Luiz Barroso, CEO da PSR, que participou desse debate destacou por sua vez que a CP 33, iniciativa da qual participou quando esteve à frente da Empresa de Pesquisa Energética traz respostas a esses desafios quando se fala de flexibilidade e de serviços de potência.
“A necessidade e intensidade aumentará com a mudança da matriz. Na PSR observamos que nesta precisaremos de mais de potência e na década seguinte, pós 2030, mais flexibilidade e quais recursos conseguem fornecer serviços”, avaliou ele. Em sua análise, a própria transmissão pode ser considerada um recurso de flexibilidade uma vez que ajuda a conectar as UHEs que são uma bateria do sistema. E ainda, a integrar as fontes distribuídas quando se pensa em portfólio. A transmissão, considera ele, é um fator muito relevante como integração para que operador tenha o serviço de gestão e possa atender as necessidades de confiabilidade e flexibilidade da carga.

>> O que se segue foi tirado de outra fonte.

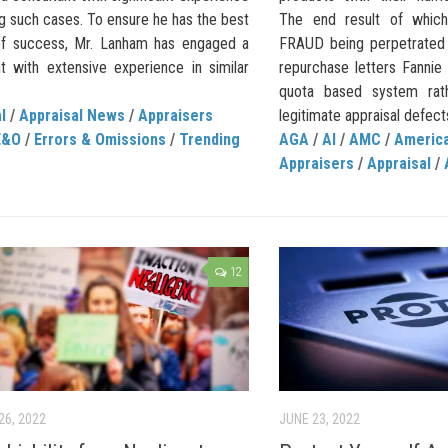
ng such cases. To ensure he has the best
The end result of whic
f success, Mr. Lanham has engaged a
FRAUD being perpetrated 
nt with extensive experience in similar
repurchase letters Fanni
quota based system rat
l
/
Appraisal News
/
Appraisers
legitimate appraisal defects.
E&O
/
Errors & Omissions
/
Trending
AGA
/
AI
/
AMC
/
America
Appraisers
/
Appraisal
/
12
26, 2022
JUNE 23, 2022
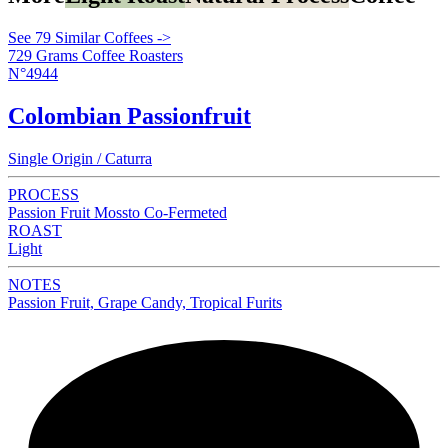
See 79 Similar Coffees ->
729 Grams Coffee Roasters
N°4944
Colombian Passionfruit
Single Origin / Caturra
PROCESS
Passion Fruit Mossto Co-Fermeted
ROAST
Light
NOTES
Passion Fruit, Grape Candy, Tropical Furits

Para ele, a questão da flexibilidade e serviços devem ser tratados por meio de um sistema tarifário. e nesse sentido o preço horário pode ajudar. Em sua avaliação as baterias podem entrar no varejo enquanto as hidrelétricas podem atuar no atacado. O gás natural não pode ser esquecido, mas o valor da energia tem que ser justificado pelo seu valor ao sistema, principalmente, quando se compara com as renováveis. Para Barroso é possível ter as térmicas a gás na base.
“Na minha opinião, acho que temos que criar a condição para que as tecnologias possam competir na mesma base e não criar novos clusters de subsídios cruzados, mas sim uma estrutura de gás barato para que não tenhamos uma conta cara”, destacou.
E justamente por ser um ponto central na operação surge a questão de onde está o valor do ONS, comentou Barroso, que devido ao modelo do debate Enase Talks, perguntou ao diretor do ONS como a organização vem tratando do tema. Prais, por sua vez, destacou que há um grupo de trabalho onde estão discutindo esse tema, o de não ser considerado um centro de custo e sim um centro de valor.
Houve reuniões com operadores norte americanos para discutir e entender a experiência de lá. Agora por aqui foi realizado um brainstorm para definir oito assuntos que levam a essa percepção de mercado e desses, quatro estão sendo tocados pelo diretor Sinval Gama. Após ouvir consultores, disse Prais, um piloto do projeto deverá ser iniciado ainda em 2020.